In the post, I mentioned two tools I have used for upstream processing of Illumina data prior to assembly: FLASH and MUSKET. FLASH is a tool which compares each pair of reads from the same fragment and looks for an overlap; if it find the overlap it merges them, recomputing the sequence qualities in the overlap (since you now have more information, the uncertainty around the base call goes down so the quality value goes up). MUSKET analyzes k-mer frequencies in the input data and uses this to trim and correct reads; if a k-mer is rare then it is likely a sequencing error.
Now, my order was to first use MUSKET to correct and then FLASH to merge reads. Originally this was an arbitrary decision, but I had to some degree retro-justified it as "if MUSKET corrects errors first, then FLASH should find more correct overlaps". A related issue brought up in a paper on a related tool called COPE (more later) is that if FLASH finds a mismatch in the overlap region and both calls have the same quality value, it must randomly pick which to call the new base (presumably giving that a terrible quality value, as our uncertainty has just shot up!).

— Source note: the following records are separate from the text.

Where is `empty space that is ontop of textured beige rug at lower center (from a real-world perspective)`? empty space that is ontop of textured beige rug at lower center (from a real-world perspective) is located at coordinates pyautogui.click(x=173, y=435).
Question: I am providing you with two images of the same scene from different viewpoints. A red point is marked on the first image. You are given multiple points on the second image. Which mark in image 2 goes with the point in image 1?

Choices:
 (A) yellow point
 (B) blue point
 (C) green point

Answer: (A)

What Michael Schatz (via Twitter) and an anonymous poster here proposed is running FLASH first and then MUSKET. The more I think about it, my logic seems to justify this nearly as well: if FLASH generates an error, MUSKET will probably correct it.

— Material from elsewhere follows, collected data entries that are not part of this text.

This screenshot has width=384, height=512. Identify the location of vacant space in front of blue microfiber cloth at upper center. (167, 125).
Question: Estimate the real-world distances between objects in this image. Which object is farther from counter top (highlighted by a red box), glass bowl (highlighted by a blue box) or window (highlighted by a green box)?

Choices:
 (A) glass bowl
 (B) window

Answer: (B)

COPE, by the way, claims to improve on FLASH by using k-mer information to assist in guiding the overlapping of the reads; given a choice of possible consensus sequences, it favors those that will avoid rare k-mers. In their paper, they report better performance than FLASH on test data, but they didn't correct with MUSKET, did they? So if the data is pre-corrected with MUSKET, or post-corrected with MUSKET, how much different are they?
These examples illustrates a pervasive challenge in sequence processing (but hardly unique to it), that there are a multitude of tools and a multitude of orders they might be applied in (and, of course, many have free parameters to boot). There a very large combinatoric space of possible pipelines to explore. Plus, different assemblers already have some degree of these tools built in whereas others may not, so pre-processing pipelines may have different impacts on downstream assemblers. A very stark example of this: my first attempt (and so far only) to use the digital normalization feature of khmer yielded a horrible Ray assembly; apparently I had reduced coverage far too much.

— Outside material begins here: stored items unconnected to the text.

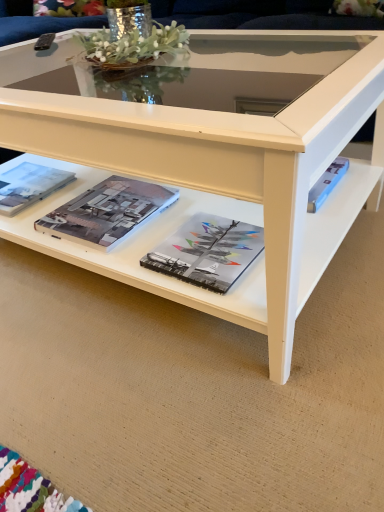 Describe the element at coordinates (107, 212) in the screenshot. I see `matte paper magazine at center, placed as the 2th magazine when sorted from right to left` at that location.

I want to click on matte hardcover book at center, the first magazine in the right-to-left sequence, so click(207, 252).

Where is `matte paper magazine at center, the second magazine from the left`? matte paper magazine at center, the second magazine from the left is located at coordinates (107, 212).

From a real-world perspective, is white glossy coffee table at center on matte paper magazine at center, placed as the 2th magazine when sorted from right to left?

Indeed, from a real-world perspective, white glossy coffee table at center stands above matte paper magazine at center, placed as the 2th magazine when sorted from right to left.

Looking at this image, would you say white glossy coffee table at center is a long distance from matte paper magazine at center, the second magazine from the left?

No, white glossy coffee table at center is not far away from matte paper magazine at center, the second magazine from the left.

Who is bigger, white glossy coffee table at center or matte paper magazine at center, placed as the 2th magazine when sorted from right to left?

Bigger between the two is white glossy coffee table at center.

How different are the orientations of white glossy coffee table at center and matte paper magazine at center, the second magazine from the left, in degrees?

white glossy coffee table at center and matte paper magazine at center, the second magazine from the left, are facing 1.91 degrees away from each other.

Would you consider matte hardcover book at center, positioned as the 3th magazine in left-to-right order, to be distant from white glossy coffee table at center?

No, matte hardcover book at center, positioned as the 3th magazine in left-to-right order, is not far away from white glossy coffee table at center.

Is white glossy coffee table at center at the back of matte hardcover book at center, the first magazine in the right-to-left sequence?

Yes, white glossy coffee table at center is at the back of matte hardcover book at center, the first magazine in the right-to-left sequence.

From the image's perspective, would you say matte hardcover book at center, the first magazine in the right-to-left sequence, is positioned over white glossy coffee table at center?

No, from the image's perspective, matte hardcover book at center, the first magazine in the right-to-left sequence, is not on top of white glossy coffee table at center.

Between matte hardcover book at center, positioned as the 3th magazine in left-to-right order, and matte paper magazine at center, the second magazine from the left, which one has less height?

matte hardcover book at center, positioned as the 3th magazine in left-to-right order.

What are the coordinates of `magazine that is the 1st object to the left of the matte hardcover book at center, positioned as the 3th magazine in left-to-right order, starting at the anchor` in the screenshot? It's located at (107, 212).

Is matte hardcover book at center, positioned as the 3th magazine in left-to-right order, wider than matte paper magazine at center, placed as the 2th magazine when sorted from right to left?

In fact, matte hardcover book at center, positioned as the 3th magazine in left-to-right order, might be narrower than matte paper magazine at center, placed as the 2th magazine when sorted from right to left.

Can you confirm if white glossy coffee table at center is taller than matte paper magazine at left, acting as the 3th magazine starting from the right?

Yes, white glossy coffee table at center is taller than matte paper magazine at left, acting as the 3th magazine starting from the right.

How distant is white glossy coffee table at center from matte paper magazine at left, acting as the 3th magazine starting from the right?

A distance of 17.66 inches exists between white glossy coffee table at center and matte paper magazine at left, acting as the 3th magazine starting from the right.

Alas, the only way to determine is to test it empirically. Indeed, I thought about waiting to write this until I had explored a number of these on some datasets where we are confident that for at least some of the assembly we know "truth". But, given the challenge of completing such a study promptly, I forged ahead. With luck, sometime early in the new year I can follow-on with actual results.
To reiterate the call from yesterday: if exploring a huge combinatorial space of sequence processing programs appeals to you and you'd like to work at an exciting biotech, drop me a line or send your CV to jobs@warpdrivebio.com. We need you!
2 comments:
I wonder how FLASH and COPE compare with Seqprep, the tool we've used at UCSC, produced by one of the grad students there.
How does one compare such tools fairly?
Keith, thanks for using MUSKET. We have now released version 1.0.5 of MUSKET at http://musket.sourceforge.net/ which addresses your feedback as follows:
1. Add a new option "-omulti" to output the corrected reads to multiple output files with prefix specifed by this option. When using this option, an input file has its own outpt file, instead of a single output file.
2. Removed the option "-paired", since it is equivalent to option "-inorder".